I heard people use 2x3 but never heard of 2x2 to do framing... even 2x3 I doubit it complies with codes... but why not go with the standard 2x4....

and dricore is an expensive choice, for the same result you can use OSB board on top of those hard plastic sheet....it cost 1/3 of the dricore...


----------



## AtlanticWBConst. (May 12, 2006)

Bcoleman6 said:


> ...So, far I have decided on a dricore sub floor, laminate padding and then laminate floor. I plan on laying all the dricore then placing 1" XPS on the walls. I think I will frame with 2"x2" on top of the dricore and then attach drywall to the ceiling then walls.


I think your choice of sub floor material and finish floor materials are good. http://www.dricore.com/en/eIndex.aspx
Question: Are you sure that you printed the 2" x 2" framing dimensions correctly? That is not a feasible plan for constructing partition walls.



Bcoleman6 said:


> ...
> Is the is adequate for a moisture and vapor barrier?


Dricore considers their product's bottom layer as a vapor barrier.

From the Dricore site: 
http://www.dricore.com/en/aboutus.aspx-
_"DRIcore is a floating subfloor made with a raised high density polyethylene *moisture barrier base* bonded to an engineered Random Wafer board designed to allow air to flow underneath the subfloor system keeping floors warm and dry."_



Bcoleman6 said:


> ...
> Also what is the best way to insulate the sill plate?


What walls will be on the concrete? I am confused, you stated this earlier: 


Bcoleman6 said:


> ...So, far I have decided on a dricore sub floor,..... I think I will frame.....on top of the dricore.....


I am not sure if you are talking about your new wall sill plates, or your existing home's sill plates (mud sills)?



Bcoleman6 said:


> ...
> I am thinking xps and great stuff. I know the drywall should be a 1/4" off the floor, does this go for the XPS also?


It is not necessary to install the XPS off the floor.
As far as installing the sheetrock 1/4" off the floor, doing so is very little protection, in terms of, avoiding mold and mildew. I suggest that you consider these options below: 

1.) Paperless sheetrock on the lower areas, and XP Board on the upper areas. 
2.) Paperless sheetrock everywhere. 

Information:

XP Board (mold/mildew resistant core, and treated paper surface): http://www.nationalgypsum.com/products/product69.aspx

Paperless Sheetrock (Mold/mildew resistant core, and surface material): http://www.gp.com/BUILD/product.aspx?pid=4659



Bcoleman6 said:


> ...
> How do I attach the XPS to the wall? I assume glue and then tape the joints.


Yes, glue and tyvek tape would be my recommendation.

Tyvek Tape: http://www2.dupont.com/Tyvek_Construction/en_US/products/residential/products/tape.html




Bcoleman6 said:


> ...
> On a different note, and maybe this should go in a different thread. Local code states a window in the basement bedroom must be a minimum of 44" off the floor. Ours is of course 47" now we planned on just building up the floor, but we would then not have 7' between floor and ceiling which is a code violation. So, our options are: 1. build the bedroom so the the back door is in the room (it is a walkout basement. 2. Cut the concrete down so it is 44" off the ground and install a new window. Is option 2 even possible. I hope so because I really don't like option 1.

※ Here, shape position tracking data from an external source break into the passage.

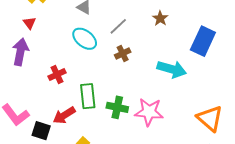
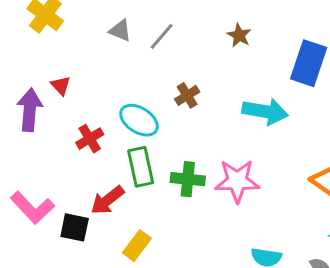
red triangle: (29, 23) -> (61, 86), moved
gray line: (118, 26) -> (162, 36), moved
cyan ellipse: (85, 39) -> (139, 120), moved

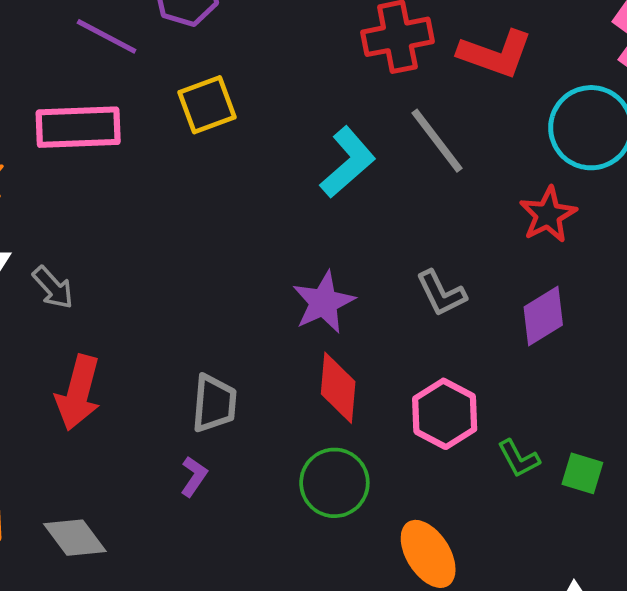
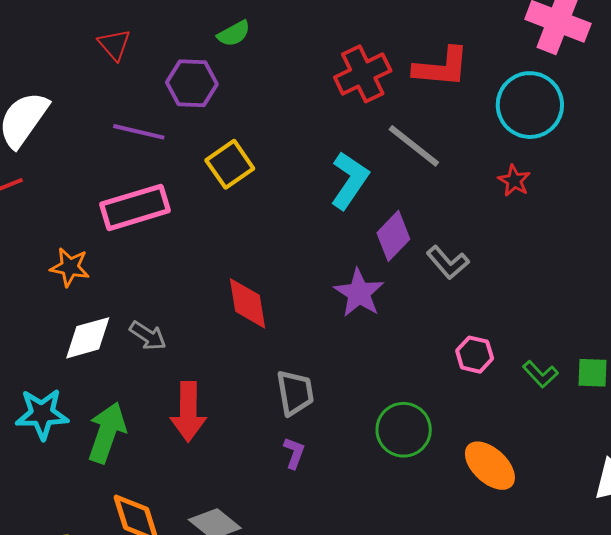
red star: (548, 215) -> (514, 181), size x0.7
purple diamond: (543, 316) -> (393, 236), moved
red diamond: (338, 388) -> (247, 303), moved
pink hexagon: (445, 414) -> (475, 355), size x0.7

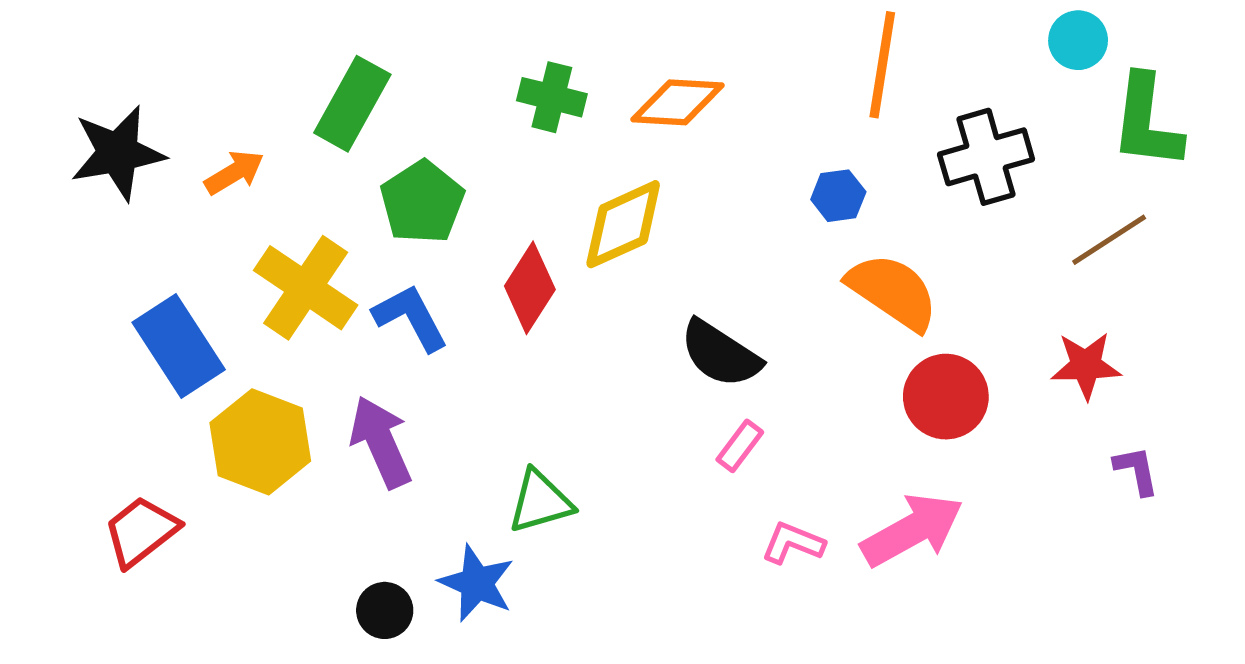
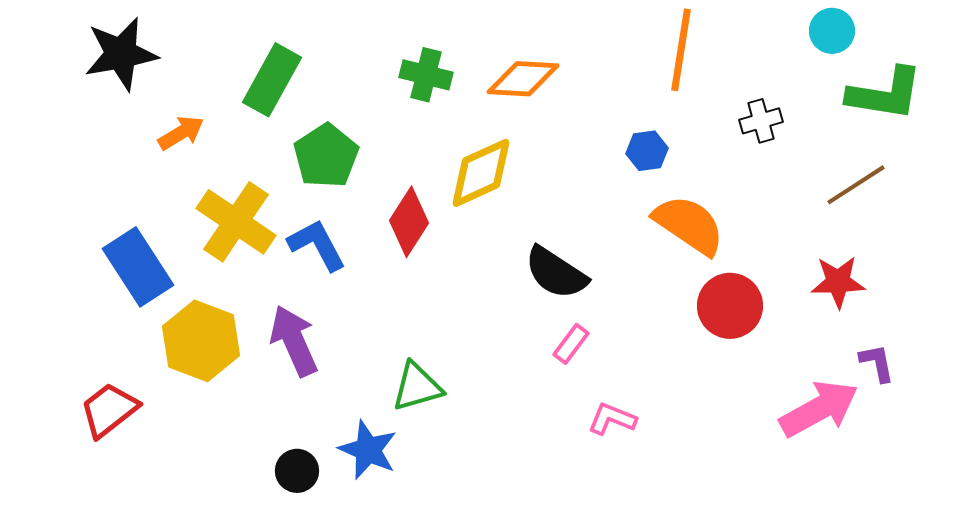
green L-shape: (1147, 122) -> (885, 94), turned -88
black star: (118, 153) -> (121, 54), moved
black cross: (986, 157) -> (761, 121), size x0.6
pink arrow: (912, 530) -> (819, 409), moved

IMHO, I'd go with Option 1: Leaving the walkout door for entertainment use/access and direct means of egress. Cut out the lower area of the window opening for code-required bedroom means of egress.
This really is not a difficult option, nor an expensive one (if you hire out the cutting - which I recommend you do.... Generally, the cutting rates are based on SF or cubic feet, and you don't have that much to cut out)


----------



## Ron6519 (Mar 28, 2007)

The amount of insulation you would need is dependent on where you live(another code). Your plan might work in Georgia, not so much in Maine.
As to the floor, there are many laminates that are not recommended for below grade. If you find one that is, you will need to put down a dual purpose foam/plastic backing down as the dricore is not sealed at the seams and miosture can migrate up.
Ron


----------



## AtlanticWBConst. (May 12, 2006)

Ron6519 said:


> ....the dricore is not sealed at the seams and miosture can migrate up.
> Ron


The average basement floor will be fine with a system like Dricore.

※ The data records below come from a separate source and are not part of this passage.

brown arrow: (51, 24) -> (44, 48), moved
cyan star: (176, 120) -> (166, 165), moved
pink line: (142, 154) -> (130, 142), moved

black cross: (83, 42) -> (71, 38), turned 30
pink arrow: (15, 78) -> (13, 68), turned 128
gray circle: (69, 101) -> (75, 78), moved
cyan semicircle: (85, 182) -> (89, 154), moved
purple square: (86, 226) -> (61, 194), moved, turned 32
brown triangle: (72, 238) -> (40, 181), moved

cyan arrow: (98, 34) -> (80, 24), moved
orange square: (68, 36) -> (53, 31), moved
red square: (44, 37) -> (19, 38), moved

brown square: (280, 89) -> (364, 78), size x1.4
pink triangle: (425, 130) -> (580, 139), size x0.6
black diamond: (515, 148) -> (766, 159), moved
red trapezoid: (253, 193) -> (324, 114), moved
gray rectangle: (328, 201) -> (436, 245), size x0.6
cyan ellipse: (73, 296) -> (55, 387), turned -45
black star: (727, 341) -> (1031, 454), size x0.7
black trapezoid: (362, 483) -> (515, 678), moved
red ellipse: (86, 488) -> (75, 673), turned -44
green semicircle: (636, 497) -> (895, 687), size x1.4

In such a situation, where there is so-much moisture eminating in a basement, that it would be saturating the underside of the Dricore air circulation compartment (space underneath), and rising up thru the Dricore seams....then a property owner has ALOT more to worry about than what kind of carpet they plan on installing.

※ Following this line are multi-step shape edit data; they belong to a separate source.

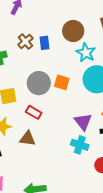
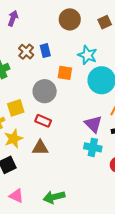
brown circle: (73, 31) -> (70, 19), moved
orange square: (62, 82) -> (65, 73), moved

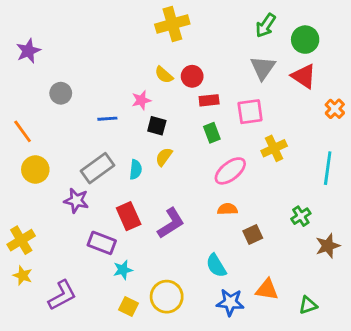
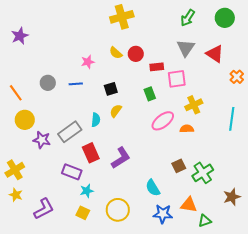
green circle: (305, 40) -> (225, 18), moved
gray circle: (61, 93) -> (48, 83), moved
pink star: (141, 100) -> (88, 62), moved
red rectangle: (209, 100) -> (157, 67), moved
black square: (157, 126) -> (111, 89), turned -32
gray rectangle: (97, 168) -> (70, 132), moved
purple star: (76, 201) -> (42, 140), moved
orange semicircle: (227, 209) -> (187, 129), moved
green cross: (301, 216) -> (203, 173), moved, size x1.5
brown star: (328, 246) -> (232, 197), moved
green triangle: (308, 305) -> (205, 221), moved
yellow square: (129, 307) -> (83, 213), moved

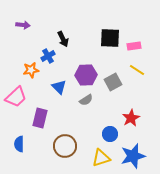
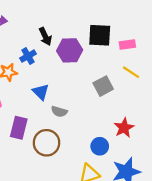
purple hexagon: (86, 75) -> (70, 50), moved
gray semicircle: (86, 100) -> (59, 112), moved, turned 48
brown circle: (65, 146) -> (47, 143), moved

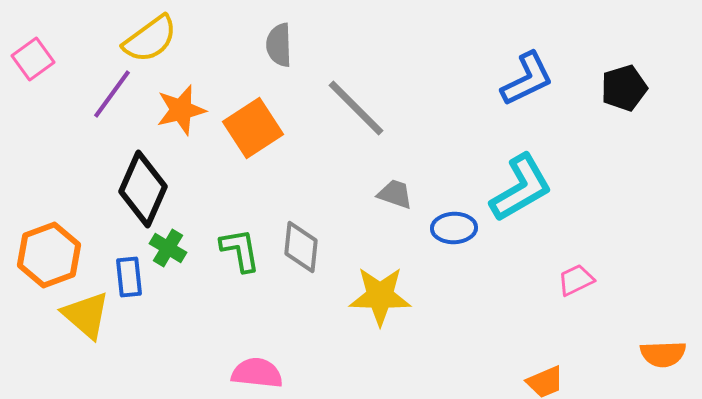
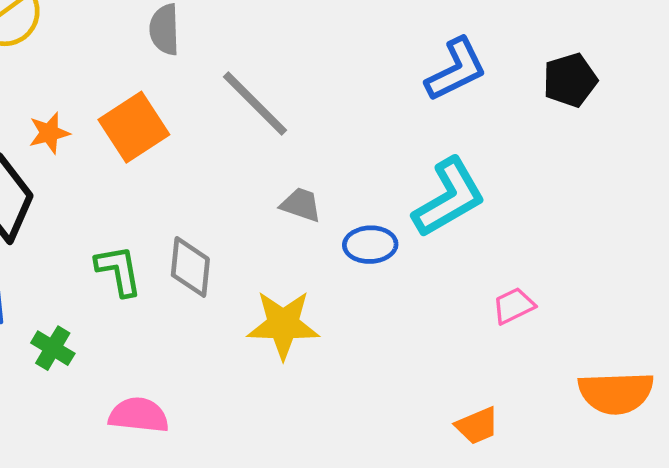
orange star: (181, 110) -> (49, 133), moved, size x0.7
green cross: (168, 248) -> (53, 348), moved
orange semicircle: (663, 354) -> (616, 393), size x1.4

That large of an amount of moisture would have to be addressed, and corrected, before attempting to finish even 1 square inch of such an environment.


----------



## Ron6519 (Mar 28, 2007)

AtlanticWBConst. said:


> The average basement floor will be fine with a system like Dricore.
> 
> In such a situation, where there is so-much moisture eminating in a basement, that it would be saturating the underside of the Dricore air circulation compartment (space underneath), and rising up thru the Dricore seams....then a property owner has ALOT more to worry about than what kind of carpet they plan on installing.
> 
> That large of an amount of moisture would have to be addressed, and corrected, before attempting to finish even 1 square inch of such an environment.


The, "sealing the seams", related to the plastic you would need to put down under the laminate floor he mentioned. Even though the laminated floor wasn't directly on concrete, it was close enough to take the extra step with the plastic or the dual underlayment with the foam/plastic integrated into one sheet.
Ron


----------



## AtlanticWBConst. (May 12, 2006)

Ron6519 said:


> The, "sealing the seams", related to the plastic you would need to put down under the laminate floor he mentioned. Even though the laminated floor wasn't directly on concrete, it was close enough to take the extra step with the plastic or the dual underlayment with the foam/plastic integrated into one sheet.
> Ron


I understand your point. Humid air, as opposed to direct moisture.

It's the same concept of why we always use roofing felt on 1st floor (above basement) hardwood installs and rooms above garages. 
It's about any humid air, that can affect wood/fiber-product flooring placed above an area of concrete.


----------